The puzzling mutational landscape of the SARS-2-variant Omicron

Abstract

The recently emerging SARS-CoV-2 variant omicron displays an unusual association of 30 mutations, 3 deletions, and 1 insertion. To analyze the impact of this atypic mutational landscape, we constructed a complete structure of the omicron spike protein. Compared with the delta variant, the receptor-binding domain (RBD) of omicron has an increased electrostatic surface potential, but a decreased affinity for the ACE-2 receptor. The N-terminal domain (NTD) has both a decreased surface potential and a lower affinity for lipid rafts. The omicron variant is predicted to be less fusogenic and thus less pathogenic than delta, due to a geometric reorganization of the S1-S2 cleavage site. Overall, these virological parameters suggest that omicron does not have a significant infectivity advantage over the delta variant.

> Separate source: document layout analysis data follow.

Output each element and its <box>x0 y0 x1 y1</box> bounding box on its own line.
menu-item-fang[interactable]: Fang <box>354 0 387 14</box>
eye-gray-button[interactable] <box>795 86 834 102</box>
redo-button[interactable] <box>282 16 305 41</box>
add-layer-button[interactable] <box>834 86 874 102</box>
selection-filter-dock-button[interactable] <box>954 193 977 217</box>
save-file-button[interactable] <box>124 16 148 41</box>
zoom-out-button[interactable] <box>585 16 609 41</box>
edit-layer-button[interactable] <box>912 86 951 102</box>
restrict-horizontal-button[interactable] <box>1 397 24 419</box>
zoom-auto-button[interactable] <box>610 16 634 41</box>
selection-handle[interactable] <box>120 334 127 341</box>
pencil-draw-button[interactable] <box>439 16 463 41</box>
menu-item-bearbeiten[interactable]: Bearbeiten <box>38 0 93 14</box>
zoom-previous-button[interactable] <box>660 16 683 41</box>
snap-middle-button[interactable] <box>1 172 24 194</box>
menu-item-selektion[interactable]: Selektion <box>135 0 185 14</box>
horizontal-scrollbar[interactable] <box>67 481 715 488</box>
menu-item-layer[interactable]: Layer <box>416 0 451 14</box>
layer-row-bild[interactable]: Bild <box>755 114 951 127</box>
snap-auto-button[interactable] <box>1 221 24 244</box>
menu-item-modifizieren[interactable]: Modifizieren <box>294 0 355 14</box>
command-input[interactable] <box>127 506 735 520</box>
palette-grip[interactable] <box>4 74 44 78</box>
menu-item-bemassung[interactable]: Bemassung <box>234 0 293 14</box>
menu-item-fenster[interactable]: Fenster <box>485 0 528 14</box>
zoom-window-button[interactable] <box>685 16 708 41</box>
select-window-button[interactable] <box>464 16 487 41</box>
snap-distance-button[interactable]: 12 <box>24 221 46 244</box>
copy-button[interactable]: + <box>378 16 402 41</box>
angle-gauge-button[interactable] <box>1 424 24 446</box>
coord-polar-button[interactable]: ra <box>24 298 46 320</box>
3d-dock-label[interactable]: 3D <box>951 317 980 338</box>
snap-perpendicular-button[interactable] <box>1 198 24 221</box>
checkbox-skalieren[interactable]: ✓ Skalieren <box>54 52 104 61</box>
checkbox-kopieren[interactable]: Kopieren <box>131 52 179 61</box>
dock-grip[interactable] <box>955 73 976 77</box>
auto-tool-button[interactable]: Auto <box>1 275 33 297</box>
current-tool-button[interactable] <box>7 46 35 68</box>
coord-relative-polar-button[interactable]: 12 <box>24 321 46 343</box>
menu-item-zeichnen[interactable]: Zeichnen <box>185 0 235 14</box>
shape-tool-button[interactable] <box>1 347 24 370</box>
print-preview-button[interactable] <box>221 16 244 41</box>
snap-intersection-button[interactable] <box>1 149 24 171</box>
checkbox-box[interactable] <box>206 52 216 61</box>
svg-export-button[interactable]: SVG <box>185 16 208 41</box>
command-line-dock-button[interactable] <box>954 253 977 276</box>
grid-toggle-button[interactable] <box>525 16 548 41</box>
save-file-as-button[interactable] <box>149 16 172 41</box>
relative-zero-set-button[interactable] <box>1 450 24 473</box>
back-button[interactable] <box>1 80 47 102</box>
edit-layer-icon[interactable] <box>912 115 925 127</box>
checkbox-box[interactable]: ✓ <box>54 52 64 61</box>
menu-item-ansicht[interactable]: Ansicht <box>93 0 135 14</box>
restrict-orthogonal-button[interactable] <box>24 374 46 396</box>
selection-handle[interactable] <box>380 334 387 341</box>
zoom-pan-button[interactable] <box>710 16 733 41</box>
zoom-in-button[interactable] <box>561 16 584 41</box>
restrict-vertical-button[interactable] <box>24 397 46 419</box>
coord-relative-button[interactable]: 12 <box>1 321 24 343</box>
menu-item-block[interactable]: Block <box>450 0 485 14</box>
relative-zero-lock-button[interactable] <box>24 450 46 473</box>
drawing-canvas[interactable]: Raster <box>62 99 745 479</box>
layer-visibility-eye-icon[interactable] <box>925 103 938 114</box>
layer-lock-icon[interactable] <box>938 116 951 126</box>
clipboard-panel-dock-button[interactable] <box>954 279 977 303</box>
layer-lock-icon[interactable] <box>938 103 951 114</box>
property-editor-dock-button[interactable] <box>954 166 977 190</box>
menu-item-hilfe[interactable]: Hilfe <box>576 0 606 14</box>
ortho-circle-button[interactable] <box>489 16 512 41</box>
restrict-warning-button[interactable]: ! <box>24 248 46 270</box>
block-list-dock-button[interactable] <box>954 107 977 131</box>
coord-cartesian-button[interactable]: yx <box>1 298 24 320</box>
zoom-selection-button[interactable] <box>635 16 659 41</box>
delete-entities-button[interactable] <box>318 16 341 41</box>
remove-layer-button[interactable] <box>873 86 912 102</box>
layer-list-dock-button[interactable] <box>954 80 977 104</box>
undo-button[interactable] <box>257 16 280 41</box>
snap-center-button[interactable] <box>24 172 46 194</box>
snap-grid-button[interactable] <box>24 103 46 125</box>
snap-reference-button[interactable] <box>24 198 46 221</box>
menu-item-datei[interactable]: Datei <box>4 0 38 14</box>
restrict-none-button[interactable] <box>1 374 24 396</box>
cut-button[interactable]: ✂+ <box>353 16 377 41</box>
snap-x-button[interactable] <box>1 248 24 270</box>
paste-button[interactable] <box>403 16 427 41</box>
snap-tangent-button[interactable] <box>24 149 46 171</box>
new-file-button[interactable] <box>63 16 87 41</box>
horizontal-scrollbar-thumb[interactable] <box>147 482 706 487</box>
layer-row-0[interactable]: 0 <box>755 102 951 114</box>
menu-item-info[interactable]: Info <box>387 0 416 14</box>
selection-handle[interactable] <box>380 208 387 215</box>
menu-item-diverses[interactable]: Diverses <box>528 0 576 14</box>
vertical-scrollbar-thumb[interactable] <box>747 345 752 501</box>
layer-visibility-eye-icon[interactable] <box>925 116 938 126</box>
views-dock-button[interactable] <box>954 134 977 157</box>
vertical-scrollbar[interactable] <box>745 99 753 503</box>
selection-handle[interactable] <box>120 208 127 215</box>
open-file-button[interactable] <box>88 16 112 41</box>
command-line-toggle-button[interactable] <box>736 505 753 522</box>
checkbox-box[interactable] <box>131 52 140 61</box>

However, in omicron, neutralizing epitopes are greatly affected, suggesting that current vaccines will probably confer little protection against this variant. In conclusion, the puzzling mutational pattern of the omicron variant combines contradictory properties which may either decrease (virological properties) or increase (immunological escape/facilitation) the transmission of this variant in the human population. This Janus-like phenotype may explain some conflicting reports on the initial assessment of omicron and provide new insights about the molecular mechanisms controlling its dissemination and pathogenesis worldwide.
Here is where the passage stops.